Enhancing plant gene annotation and gene expression analysis

Duckweed is the fastest growing plant on Earth, and this attribute, combined with its small genome, minimal gene set, aquatic lifestyle, and transformation system are behind its recent resurgence as a model research organism. Furthermore, some species of duckweed such as Wolffia arrhizal, known as khai-nam (or ‘eggs of the water’) in Thailand, are edible, offering the potential for a new generation of fast-growing, nutritious, and sustainable crops.

Comprised of five genera (Spirodela, Landoltia, Lemna, Wolffiella, and Wolffia), duckweed genome sizes span an order of magnitude — from 150 Mb (Spirodela) to 1,881 Mb (Wolffia).

Possessing the largest body, smallest genome, and fewest genes, researchers at the J. Craig Venter Institute (JCVI) sought to further characterise the genome of Spirodela polyrhiza and study gene expression using full-length nanopore cDNA sequencing reads1. Initial genomic analysis using long nanopore sequencing reads and optical mapping allowed the generation of a highly contiguous genome assembly with chromosome-arm level resolution2. The assembly also allowed the identification of errors in previous reference genomes created using short-read sequencing technology.

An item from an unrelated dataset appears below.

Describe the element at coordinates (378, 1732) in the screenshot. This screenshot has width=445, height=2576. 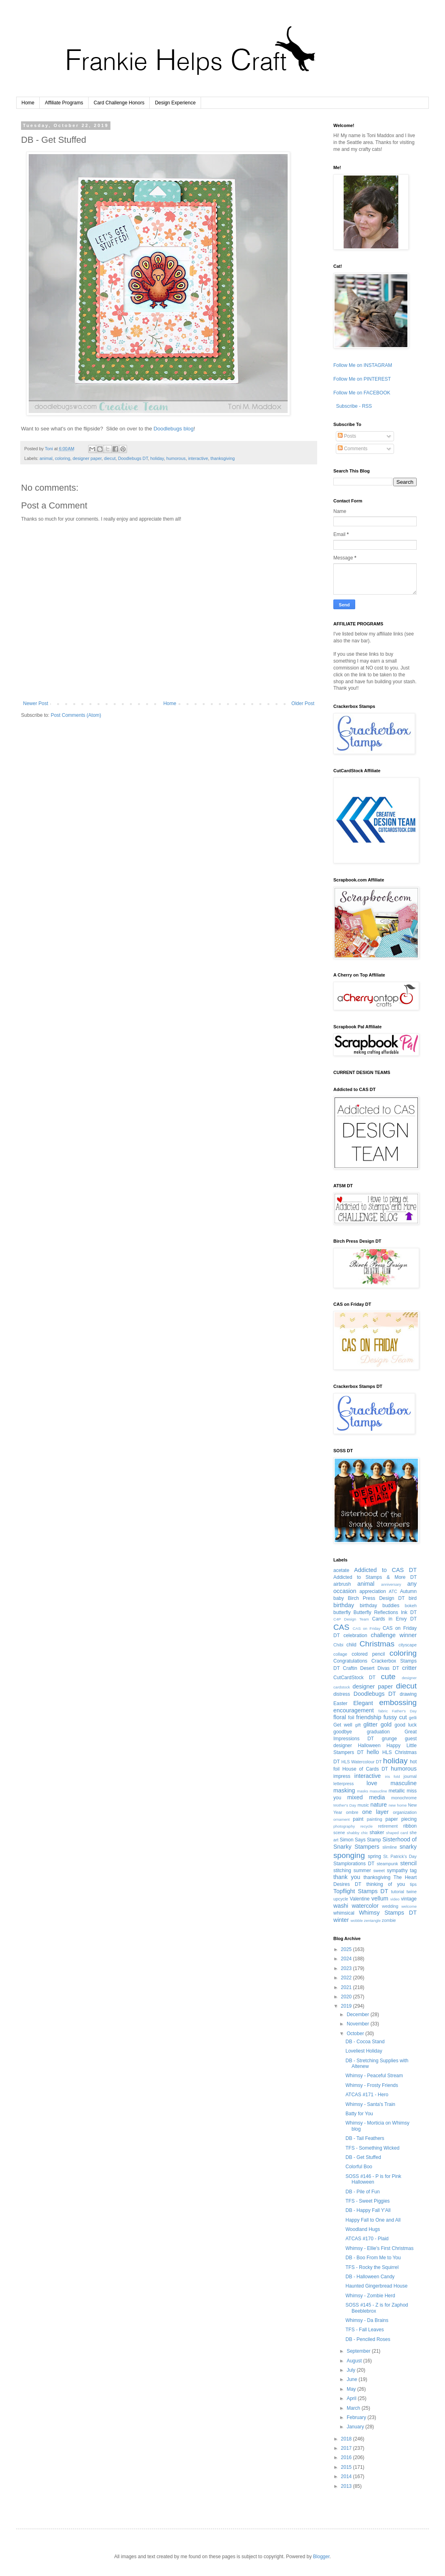 I see `graduation` at that location.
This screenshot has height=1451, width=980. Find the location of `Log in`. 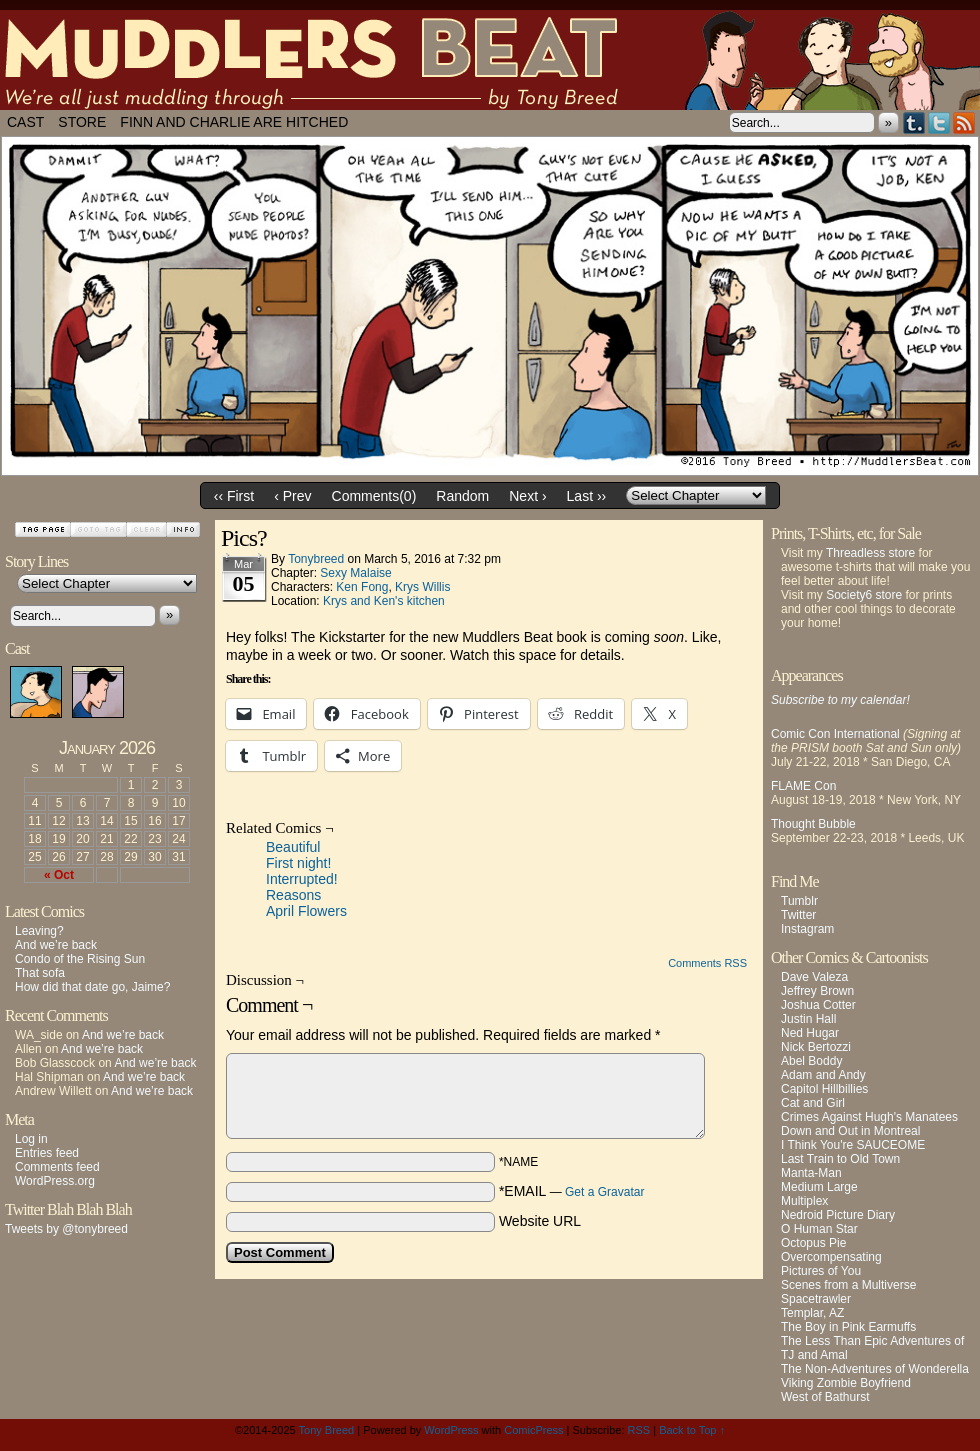 Log in is located at coordinates (31, 1139).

‘We demonstrate here the capability of the low-cost, long-read sequencing technologies such as the Oxford Nanopore platform to provide genome-wide, sequence-based validation of sequence assemblies at high resolution as well as to identify likely regions of mis-assembly in a genome draft’2

Daily light-dark cycles and the internal circadian clock drive most plant gene processes to specific times of the day, and, as such, time-of-day (TOD) sampling can provide greater insight into different gene expression networks. Utilising the long-read capability of nanopore technology, the JCVI team performed full-length cDNA (FL-cDNA) transcriptome sequencing of Spirodela polyrhiza samples taken every four hours over two days. The resultant expression data was found to be highly concordant to that obtained using short-read sequencing technology; however, as the nanopore reads were full length, far fewer of them were required to identify cycling genes (i.e. genes whose expression levels change dependent on time of day)1. The FL-cDNA reads were also found to provide more accurate gene models than those obtained using traditional short-read technology (Figure 8).

Figure 8: Full-length cDNA sequencing using nanopore technology allowed the creation of more accurate gene models than provided by short-read sequencing technology. Figure kindly provided by Professor Todd Michael, JCVI, US1.

Critically, the long nanopore reads also enabled the identification of many more alternative gene transcripts, enabling more powerful, comprehensive analyses (Figure 9).


Figure 9: Full-length nanopore cDNA sequencing reads enabled the identification of more transcript isoforms than a traditional short-read RNA-Seq methodology. Figure kindly provided by Professor Todd Michael, JCVI, US1.

Using FL-cDNA reads to analyse the expression of LHY, a key circadian clock gene, the team were able to correlate alternative isoform expression with different timepoints. In addition, a number of novel transcripts were identified that the team plan to further validate. Furthermore, the FL-cDNA allowed expression analysis of paralogous genes (caused by tandem repeats and whole genome duplications), revealing that these genes often have distinctly different expression levels and cycling. Lead researcher Professor Todd Michael described this as a ‘game-changer’ in plant gene expression analysis, allowing greater insights into polyploidy and recent genome duplications1. Highlighting the accessibility of nanopore technology, all of the library preparation and sequencing work was undertaken by an undergraduate student.

This case study is taken from the plant research white paper.

  1. Michael, T. Full-length cDNA sequencing coupled to time-of-day sampling  enables enhanced gene prediction in the fastest growing plant on Earth. Presentation. Available at: https://nanoporetech.com/resource-centre [Accessed: 15 December 2019]
  2. Hoang, P.N.T. et al. Generating a high-confidence reference genome map of the Greater Duckweed by integration of cytogenomic, optical mapping, and Oxford Nanopore technologies. Plant J. 96(3):670-684 (2018).